[PROBLEM DESCRIPTION]
Print every record exactly, omitting all pictures.

Stored entries
▽
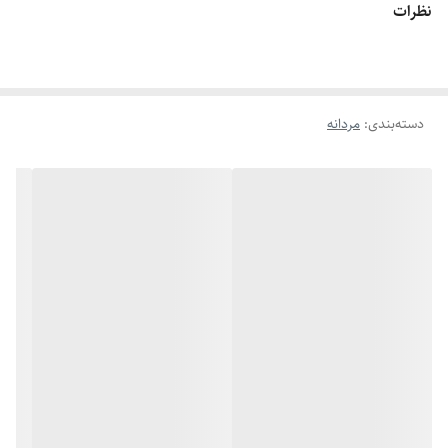
نظرات
اگه طول نخ ۷.۱ تا ۷.۵ باشه سایز انگشتر میشه ۱۱
اگه طول نخ ۷.۶ تا ۸ باشه سایز انگشتر میشه ۱۲
دسته‌بندی
:
مردانه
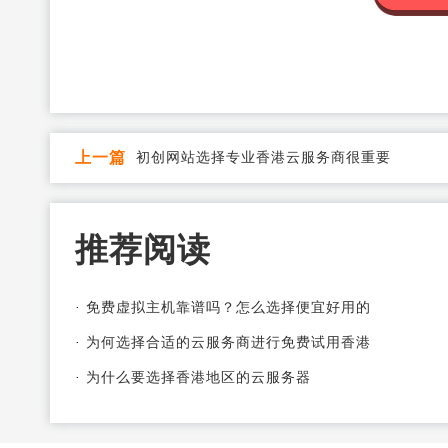
上一篇
初创网站选择专业香港云服务商很重要
推荐阅读
·
免费虚拟主机靠谱吗？怎么选择便宜好用的
·
为何选择合适的云服务商进行免费试用香港
·
为什么要选择香港地区的云服务器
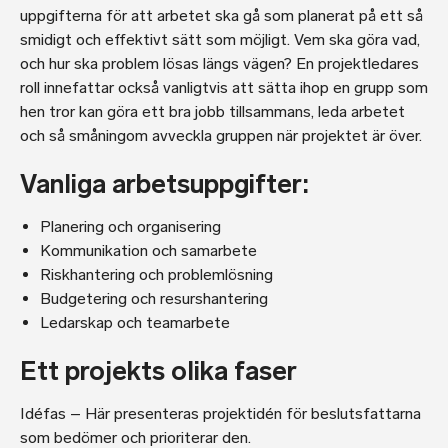
uppgifterna för att arbetet ska gå som planerat på ett så
smidigt och effektivt sätt som möjligt. Vem ska göra vad,
och hur ska problem lösas längs vägen? En projektledares
roll innefattar också vanligtvis att sätta ihop en grupp som
hen tror kan göra ett bra jobb tillsammans, leda arbetet
och så småningom avveckla gruppen när projektet är över.
Vanliga arbetsuppgifter:
Planering och organisering
Kommunikation och samarbete
Riskhantering och problemlösning
Budgetering och resurshantering
Ledarskap och teamarbete
Ett projekts olika faser
Idéfas – Här presenteras projektidén för beslutsfattarna
som bedömer och prioriterar den.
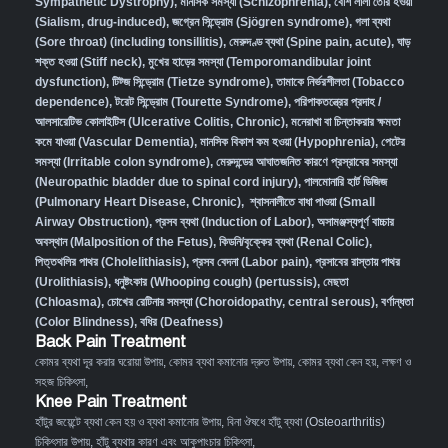
Sympathetic Dystrophy)
,
মানসিক সমস্যা (Schizophrenia),
বেশি লালা তৈরি হওয়া
(Sialism, drug-induced)
,
জগ্রেন সিন্ড্রোম (Sjögren syndrome)
,
গলা ব্যথা
(Sore throat) (including tonsillitis)
,
মেরুদণ্ড ব্যথা (Spine pain, acute)
,
ঘাড়
শক্ত হওয়া (Stiff neck)
,
মুখের হাড়ের সমস্যা (Temporomandibular joint
dysfunction)
,
টিট্জ সিন্ড্রোম (Tietze syndrome)
,
তামাকে নির্ভরশীলতা (Tobacco
dependence)
,
টরেট সিন্ড্রোম (Tourette Syndrome)
,
পরিপাকতন্ত্রের প্রদাহ /
আলসারেটিভ কোলাইটিস (Ulcerative Colitis, Chronic)
,
মনেরাখা বা চিন্তাকরার ক্ষমতা
কমে যাওয়া (Vascular Dementia)
,
মানসিক বিকাশ কম হওয়া (Hypophrenia)
,
পেটের
সমস্যা (Irritable colon syndrome)
,
মেরুদন্ডের আঘাতজনিত কারণে প্রস্রাবের সমস্যা
(Neuropathic bladder due to spinal cord injury)
,
পালমোনারি হার্ট ডিজিজ
(Pulmonary Heart Disease, Chronic)
,
শ্বাসনালীতে বাধা পাওয়া (Small
Airway Obstruction)
,
প্রসব ব্যথা (Induction of Labor)
,
অসামঞ্জস্যপূর্ণ বাচ্চার
অবস্থান (Malposition of the Fetus)
,
কিডনি/বৃক্কের ব্যথা (Renal Colic)
,
পিত্তথলির পাথর (Cholelithiasis)
,
প্রসব বেদনা (Labor pain)
,
প্রসাবের রাস্তায় পাথর
(Urolithiasis)
,
ধনুষ্টংকার (Whooping cough) (pertussis)
,
মেছতা
(Chloasma)
,
চোখের রেটিনার সমস্যা (Choroidopathy, central serous)
,
বর্ণান্ধতা
(Color Blindness)
,
বধির (Deafness)
Back Pain Treatment
কোমর ব্যথা দূর করার ঘরোয়া উপায়
,
কোমর ব্যথা কমানোর দ্রুত উপায়
,
কোমর ব্যথা কেন হয়, লক্ষণ ও
সহজ চিকিৎসা
,
Knee Pain Treatment
হাঁটুর জয়েন্টে ব্যথা কেন হয় ও ব্যথা কমানোর উপায়
,
বিনা ঔষধে হাঁটু ব্যথা (Osteoarthritis)
চিকিৎসার উপায়
,
হাঁটু ব্যথার কারণ এবং আকুপাংচার চিকিৎসা
,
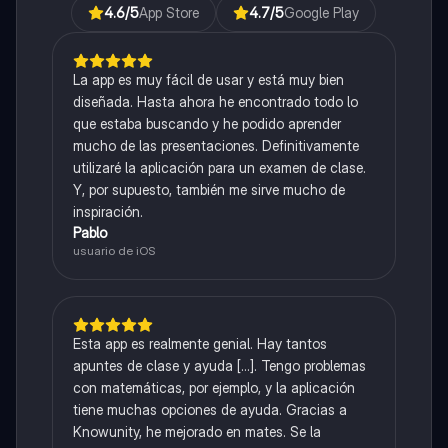
4.6
/5
App Store
4.7
/5
Google Play
La app es muy fácil de usar y está muy bien
diseñada. Hasta ahora he encontrado todo lo
que estaba buscando y he podido aprender
mucho de las presentaciones. Definitivamente
utilizaré la aplicación para un examen de clase.
Y, por supuesto, también me sirve mucho de
inspiración.
Pablo
usuario de iOS
Esta app es realmente genial. Hay tantos
apuntes de clase y ayuda [...]. Tengo problemas
con matemáticas, por ejemplo, y la aplicación
tiene muchas opciones de ayuda. Gracias a
Knowunity, he mejorado en mates. Se la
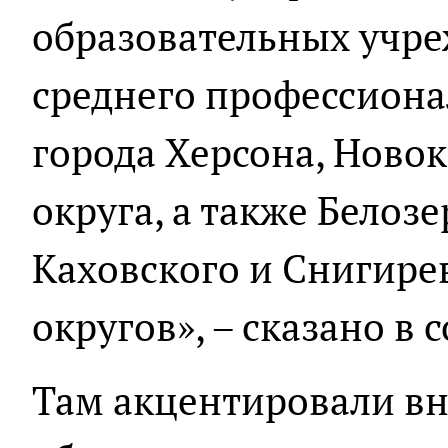
образовательных учре
среднего профессиона
города Херсона, Ново
округа, а также Белозе
Каховского и Снигир
округов», – сказано в
Там акцентировали вн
△
[ANSWER]
نظرات
اگه طول نخ ۷.۱ تا ۷.۵ باشه سایز انگشتر میشه ۱۱
اگه طول نخ ۷.۶ تا ۸ باشه سایز انگشتر میشه ۱۲
دسته‌بندی
:
مردانه
上一篇
初创网站选择专业香港云服务商很重要
推荐阅读
·
免费虚拟主机靠谱吗？怎么选择便宜好用的
·
为何选择合适的云服务商进行免费试用香港
·
为什么要选择香港地区的云服务器
uppgifterna för att arbetet ska gå som planerat på ett så
smidigt och effektivt sätt som möjligt. Vem ska göra vad,
och hur ska problem lösas längs vägen? En projektledares
roll innefattar också vanligtvis att sätta ihop en grupp som
hen tror kan göra ett bra jobb tillsammans, leda arbetet
och så småningom avveckla gruppen när projektet är över.
Vanliga arbetsuppgifter:
Planering och organisering
Kommunikation och samarbete
Riskhantering och problemlösning
Budgetering och resurshantering
Ledarskap och teamarbete
Ett projekts olika faser
Idéfas – Här presenteras projektidén för beslutsfattarna
som bedömer och prioriterar den.
Sympathetic Dystrophy)
,
মানসিক সমস্যা (Schizophrenia),
বেশি লালা তৈরি হওয়া
(Sialism, drug-induced)
,
জগ্রেন সিন্ড্রোম (Sjögren syndrome)
,
গলা ব্যথা
(Sore throat) (including tonsillitis)
,
মেরুদণ্ড ব্যথা (Spine pain, acute)
,
ঘাড়
শক্ত হওয়া (Stiff neck)
,
মুখের হাড়ের সমস্যা (Temporomandibular joint
dysfunction)
,
টিট্জ সিন্ড্রোম (Tietze syndrome)
,
তামাকে নির্ভরশীলতা (Tobacco
dependence)
,
টরেট সিন্ড্রোম (Tourette Syndrome)
,
পরিপাকতন্ত্রের প্রদাহ /
আলসারেটিভ কোলাইটিস (Ulcerative Colitis, Chronic)
,
মনেরাখা বা চিন্তাকরার ক্ষমতা
কমে যাওয়া (Vascular Dementia)
,
মানসিক বিকাশ কম হওয়া (Hypophrenia)
,
পেটের
সমস্যা (Irritable colon syndrome)
,
মেরুদন্ডের আঘাতজনিত কারণে প্রস্রাবের সমস্যা
(Neuropathic bladder due to spinal cord injury)
,
পালমোনারি হার্ট ডিজিজ
(Pulmonary Heart Disease, Chronic)
,
শ্বাসনালীতে বাধা পাওয়া (Small
Airway Obstruction)
,
প্রসব ব্যথা (Induction of Labor)
,
অসামঞ্জস্যপূর্ণ বাচ্চার
অবস্থান (Malposition of the Fetus)
,
কিডনি/বৃক্কের ব্যথা (Renal Colic)
,
পিত্তথলির পাথর (Cholelithiasis)
,
প্রসব বেদনা (Labor pain)
,
প্রসাবের রাস্তায় পাথর
(Urolithiasis)
,
ধনুষ্টংকার (Whooping cough) (pertussis)
,
মেছতা
(Chloasma)
,
চোখের রেটিনার সমস্যা (Choroidopathy, central serous)
,
বর্ণান্ধতা
(Color Blindness)
,
বধির (Deafness)
Back Pain Treatment
কোমর ব্যথা দূর করার ঘরোয়া উপায়
,
কোমর ব্যথা কমানোর দ্রুত উপায়
,
কোমর ব্যথা কেন হয়, লক্ষণ ও
সহজ চিকিৎসা
,
Knee Pain Treatment
হাঁটুর জয়েন্টে ব্যথা কেন হয় ও ব্যথা কমানোর উপায়
,
বিনা ঔষধে হাঁটু ব্যথা (Osteoarthritis)
চিকিৎসার উপায়
,
হাঁটু ব্যথার কারণ এবং আকুপাংচার চিকিৎসা
,
4.6
/5
App Store
4.7
/5
Google Play
La app es muy fácil de usar y está muy bien
diseñada. Hasta ahora he encontrado todo lo
que estaba buscando y he podido aprender
mucho de las presentaciones. Definitivamente
utilizaré la aplicación para un examen de clase.
Y, por supuesto, también me sirve mucho de
inspiración.
Pablo
usuario de iOS
Esta app es realmente genial. Hay tantos
apuntes de clase y ayuda [...]. Tengo problemas
con matemáticas, por ejemplo, y la aplicación
tiene muchas opciones de ayuda. Gracias a
Knowunity, he mejorado en mates. Se la
образовательных учре
среднего профессиона
города Херсона, Ново
округа, а также Белозе
Каховского и Снигир
округов», – сказано в
Там акцентировали вн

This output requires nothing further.